L’Emilia del terremoto non vedrà il becco di un quattrino per la ricostruzione, ormai si è capito. E non è a causa di una particolare malvagità diretta del governo che pure ha la sensibilità sociale di una larva di scorpione, ma a causa della cecità politica nella quale viviamo: il pareggio di bilancio in Costituzione, in sinergia con le altre obbligazioni a cui ci siamo incatenati, aggiunge ai disastri, alle molte tragedie del fragile Paese, un’angoscia finanziaria.

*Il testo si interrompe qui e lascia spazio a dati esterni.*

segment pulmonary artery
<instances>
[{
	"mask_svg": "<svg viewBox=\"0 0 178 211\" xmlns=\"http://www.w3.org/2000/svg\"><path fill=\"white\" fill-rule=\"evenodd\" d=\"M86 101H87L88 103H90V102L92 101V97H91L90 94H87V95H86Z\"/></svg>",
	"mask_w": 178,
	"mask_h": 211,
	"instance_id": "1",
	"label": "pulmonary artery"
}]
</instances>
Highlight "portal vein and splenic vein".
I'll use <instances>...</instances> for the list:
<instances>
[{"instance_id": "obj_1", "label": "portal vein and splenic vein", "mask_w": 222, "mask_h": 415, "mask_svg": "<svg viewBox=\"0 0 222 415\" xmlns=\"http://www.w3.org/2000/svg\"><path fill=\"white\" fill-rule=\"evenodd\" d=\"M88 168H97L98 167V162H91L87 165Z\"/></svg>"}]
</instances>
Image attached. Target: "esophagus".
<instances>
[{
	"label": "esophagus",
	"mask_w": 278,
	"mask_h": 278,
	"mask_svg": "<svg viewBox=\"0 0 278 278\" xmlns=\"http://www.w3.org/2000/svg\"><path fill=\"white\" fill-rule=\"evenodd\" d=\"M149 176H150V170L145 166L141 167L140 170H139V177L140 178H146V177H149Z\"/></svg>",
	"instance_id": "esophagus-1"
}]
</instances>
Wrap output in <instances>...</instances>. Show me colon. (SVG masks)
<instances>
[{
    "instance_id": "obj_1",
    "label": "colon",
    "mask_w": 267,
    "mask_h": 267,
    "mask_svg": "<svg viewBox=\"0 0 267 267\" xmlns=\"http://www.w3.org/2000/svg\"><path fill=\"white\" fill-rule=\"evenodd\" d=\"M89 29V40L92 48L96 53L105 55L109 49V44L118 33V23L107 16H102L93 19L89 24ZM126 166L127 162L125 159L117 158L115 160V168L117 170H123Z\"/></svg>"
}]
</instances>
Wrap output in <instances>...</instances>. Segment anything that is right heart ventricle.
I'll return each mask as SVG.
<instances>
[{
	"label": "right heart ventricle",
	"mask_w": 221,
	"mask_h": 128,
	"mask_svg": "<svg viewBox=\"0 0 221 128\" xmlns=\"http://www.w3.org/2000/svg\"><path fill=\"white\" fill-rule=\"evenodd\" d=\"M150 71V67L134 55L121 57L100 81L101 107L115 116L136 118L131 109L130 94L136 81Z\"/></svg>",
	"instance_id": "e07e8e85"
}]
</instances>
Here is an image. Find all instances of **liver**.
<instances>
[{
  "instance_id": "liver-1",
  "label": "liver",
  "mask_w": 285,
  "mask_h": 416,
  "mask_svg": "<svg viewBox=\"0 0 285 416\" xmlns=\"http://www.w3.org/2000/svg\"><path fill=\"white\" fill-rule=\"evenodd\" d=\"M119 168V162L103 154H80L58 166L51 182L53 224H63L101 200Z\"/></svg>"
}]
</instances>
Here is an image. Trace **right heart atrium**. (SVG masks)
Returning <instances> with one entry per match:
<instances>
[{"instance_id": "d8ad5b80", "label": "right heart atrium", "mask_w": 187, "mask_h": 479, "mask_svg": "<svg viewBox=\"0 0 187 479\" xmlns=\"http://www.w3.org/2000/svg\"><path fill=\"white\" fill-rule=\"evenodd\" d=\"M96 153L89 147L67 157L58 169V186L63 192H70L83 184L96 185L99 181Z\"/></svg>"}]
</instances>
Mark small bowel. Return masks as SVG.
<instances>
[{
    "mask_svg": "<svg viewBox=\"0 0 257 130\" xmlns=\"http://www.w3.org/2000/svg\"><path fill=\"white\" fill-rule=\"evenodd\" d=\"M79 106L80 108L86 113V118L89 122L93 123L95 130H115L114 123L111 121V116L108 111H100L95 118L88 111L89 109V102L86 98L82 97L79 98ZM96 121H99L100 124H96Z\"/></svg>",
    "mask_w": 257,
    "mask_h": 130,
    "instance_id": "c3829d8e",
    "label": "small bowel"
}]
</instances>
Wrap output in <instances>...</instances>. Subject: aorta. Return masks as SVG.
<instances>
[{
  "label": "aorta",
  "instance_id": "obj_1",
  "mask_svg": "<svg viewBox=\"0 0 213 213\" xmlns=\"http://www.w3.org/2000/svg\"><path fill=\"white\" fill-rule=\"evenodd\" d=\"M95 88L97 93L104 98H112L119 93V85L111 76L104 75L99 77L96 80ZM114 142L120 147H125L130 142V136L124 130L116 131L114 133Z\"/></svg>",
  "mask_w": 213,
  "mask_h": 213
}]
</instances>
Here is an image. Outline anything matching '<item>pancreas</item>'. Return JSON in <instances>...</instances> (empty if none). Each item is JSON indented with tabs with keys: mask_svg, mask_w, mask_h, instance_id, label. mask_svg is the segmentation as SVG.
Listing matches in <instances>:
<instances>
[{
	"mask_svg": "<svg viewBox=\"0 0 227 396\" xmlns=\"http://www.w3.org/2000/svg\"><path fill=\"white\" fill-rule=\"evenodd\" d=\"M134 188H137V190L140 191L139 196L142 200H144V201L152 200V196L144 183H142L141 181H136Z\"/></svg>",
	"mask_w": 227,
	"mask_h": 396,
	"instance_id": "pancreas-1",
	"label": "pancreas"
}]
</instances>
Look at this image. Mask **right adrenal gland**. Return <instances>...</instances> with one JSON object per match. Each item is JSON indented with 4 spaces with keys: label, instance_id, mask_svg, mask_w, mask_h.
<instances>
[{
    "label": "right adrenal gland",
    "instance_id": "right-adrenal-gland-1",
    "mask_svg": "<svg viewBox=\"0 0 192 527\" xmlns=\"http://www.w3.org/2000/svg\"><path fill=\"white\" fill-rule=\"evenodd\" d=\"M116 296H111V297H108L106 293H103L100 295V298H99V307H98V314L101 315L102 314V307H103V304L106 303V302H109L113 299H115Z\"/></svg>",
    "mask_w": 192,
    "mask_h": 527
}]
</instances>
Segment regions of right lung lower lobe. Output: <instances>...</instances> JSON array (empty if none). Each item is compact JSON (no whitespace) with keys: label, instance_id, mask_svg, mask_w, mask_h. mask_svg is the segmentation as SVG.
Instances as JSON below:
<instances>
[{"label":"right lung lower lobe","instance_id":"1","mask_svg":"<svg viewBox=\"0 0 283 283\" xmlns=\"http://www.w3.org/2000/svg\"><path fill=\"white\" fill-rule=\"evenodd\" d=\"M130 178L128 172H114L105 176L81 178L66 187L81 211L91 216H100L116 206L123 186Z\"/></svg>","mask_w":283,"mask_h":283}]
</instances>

Terrremoti, alluvioni, frane, tempeste sono diventate anticostituzionali, visto che sarà necessario togliere soldi da altri capitoli di spesa per porvi rimedio. Era per l’appunto uno degli argomenti con cui un folto gruppo di premi Nobel dell’economia, un anno e mezzo fa aveva scongiurato Obama di non lasciarsi tentare da un passo così folle e insulso al tempo stesso.

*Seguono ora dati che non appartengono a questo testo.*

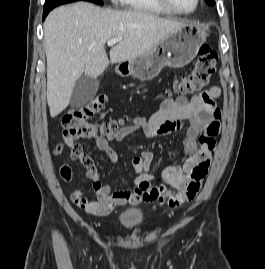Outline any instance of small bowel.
<instances>
[{"label": "small bowel", "mask_w": 265, "mask_h": 269, "mask_svg": "<svg viewBox=\"0 0 265 269\" xmlns=\"http://www.w3.org/2000/svg\"><path fill=\"white\" fill-rule=\"evenodd\" d=\"M219 95V87L213 86L190 99L182 96L167 98L148 120L135 119L116 134L97 137L95 145L106 159L116 162L118 154L111 146L112 141H122L137 131H142L147 137L169 135L179 131L183 122H188L183 139L184 155L187 160L184 165L168 168L163 173L165 183L177 188L184 202L188 200L187 194L191 185L199 190L209 171L215 148V135H210L208 130L213 122L219 127L220 110L215 104V98ZM69 149L71 158L85 168L86 177L90 179L96 196L95 200H89L82 190H75L71 194V200L77 207L95 216H105L119 206L152 201L146 192L154 180L149 172L153 160L150 151H141L133 158L136 171L134 187L131 190L112 191L110 186L101 182L100 172L93 159L83 152L79 143L72 142ZM170 205L176 206L172 203Z\"/></svg>", "instance_id": "small-bowel-1"}]
</instances>
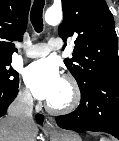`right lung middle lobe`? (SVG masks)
<instances>
[{
    "instance_id": "1",
    "label": "right lung middle lobe",
    "mask_w": 119,
    "mask_h": 141,
    "mask_svg": "<svg viewBox=\"0 0 119 141\" xmlns=\"http://www.w3.org/2000/svg\"><path fill=\"white\" fill-rule=\"evenodd\" d=\"M11 62L12 58L0 59V89L9 90L19 82V73L10 66Z\"/></svg>"
}]
</instances>
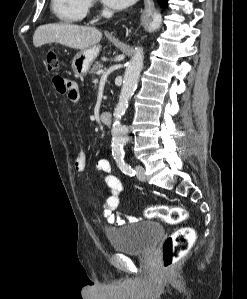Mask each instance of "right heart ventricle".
Returning <instances> with one entry per match:
<instances>
[{
	"label": "right heart ventricle",
	"instance_id": "e07e8e85",
	"mask_svg": "<svg viewBox=\"0 0 247 299\" xmlns=\"http://www.w3.org/2000/svg\"><path fill=\"white\" fill-rule=\"evenodd\" d=\"M89 0H51L55 18L66 24L81 22L87 15Z\"/></svg>",
	"mask_w": 247,
	"mask_h": 299
}]
</instances>
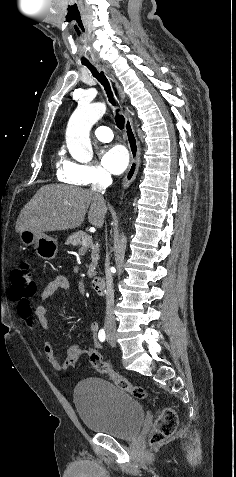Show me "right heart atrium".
<instances>
[{"instance_id": "right-heart-atrium-1", "label": "right heart atrium", "mask_w": 236, "mask_h": 477, "mask_svg": "<svg viewBox=\"0 0 236 477\" xmlns=\"http://www.w3.org/2000/svg\"><path fill=\"white\" fill-rule=\"evenodd\" d=\"M60 176L64 182L77 186L99 185L110 178L109 173L100 165L64 161Z\"/></svg>"}]
</instances>
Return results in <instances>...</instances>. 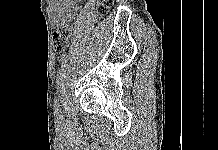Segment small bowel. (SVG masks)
<instances>
[{
  "instance_id": "1",
  "label": "small bowel",
  "mask_w": 218,
  "mask_h": 150,
  "mask_svg": "<svg viewBox=\"0 0 218 150\" xmlns=\"http://www.w3.org/2000/svg\"><path fill=\"white\" fill-rule=\"evenodd\" d=\"M56 26L71 21L78 12L76 0H50Z\"/></svg>"
}]
</instances>
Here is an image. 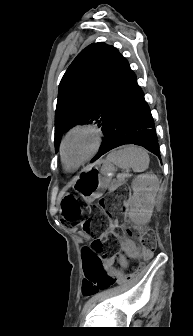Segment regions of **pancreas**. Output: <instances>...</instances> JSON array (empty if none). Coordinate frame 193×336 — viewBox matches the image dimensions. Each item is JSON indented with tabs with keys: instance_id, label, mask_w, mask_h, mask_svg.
<instances>
[{
	"instance_id": "1",
	"label": "pancreas",
	"mask_w": 193,
	"mask_h": 336,
	"mask_svg": "<svg viewBox=\"0 0 193 336\" xmlns=\"http://www.w3.org/2000/svg\"><path fill=\"white\" fill-rule=\"evenodd\" d=\"M124 180H125V179H124V176H123V175L117 177V181H116V183H115V186H118V185L122 184V183L124 182ZM110 190H111V191H114V190H115V187H114V186H111V187H110Z\"/></svg>"
}]
</instances>
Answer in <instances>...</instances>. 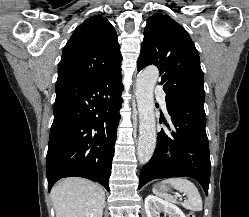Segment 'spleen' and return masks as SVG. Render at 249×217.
Segmentation results:
<instances>
[{
    "mask_svg": "<svg viewBox=\"0 0 249 217\" xmlns=\"http://www.w3.org/2000/svg\"><path fill=\"white\" fill-rule=\"evenodd\" d=\"M162 183H168L174 186L175 189H177L180 192H184L187 195V200H185L182 203V206L188 210L193 211H201L202 210V199L199 194V191L197 187L188 179L186 178H168L166 180H163ZM153 192L157 195L162 196L169 202H176L173 196L170 194H162L159 193L155 188L153 189Z\"/></svg>",
    "mask_w": 249,
    "mask_h": 217,
    "instance_id": "1",
    "label": "spleen"
}]
</instances>
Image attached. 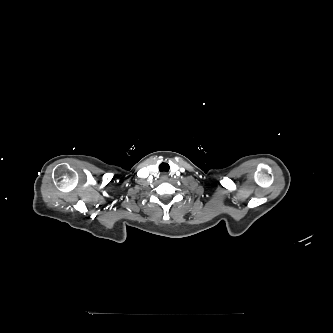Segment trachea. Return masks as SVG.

Così se non ci sono più soldi per mettere mano ai tanti guasti ambientali causati dal laissez faire, dalla speculazione o dalla corruzione, diventa ancor più difficile metterci una pezza. Né prevenzione prima, né cure dopo. E ormai è così evidente il fastidio nei confronti delle calamità naturali, che quasi quasi si vorrebbe far finta che non ci fossero, che non turbassero il teatrino finaz europeista in cui il Paese è costretto a recitare la parte del servo sciocco. Fino al punto da favorire dei processi psicologici di rimozione, come è avvenuto per la tempesta che si è abbattuta sulle Eolie e su Lipari in particolare: i media che sono in gran parte strilloni o portavoce, in qualche caso portaborse dell’area di potere, hanno preferito chiudere gli occhi e non dare la notizia, come sperando che il giorno dopo si potesse scoprire che era solo un incubo e che niente era successo.

Invece purtroppo è successo, anche se pare che i danni siano solo materiali. Mannaggia a queste perturbazioni anticostituzionali: quasi quasi qualcuno potrebbe aprire un conflitto di attribuzione.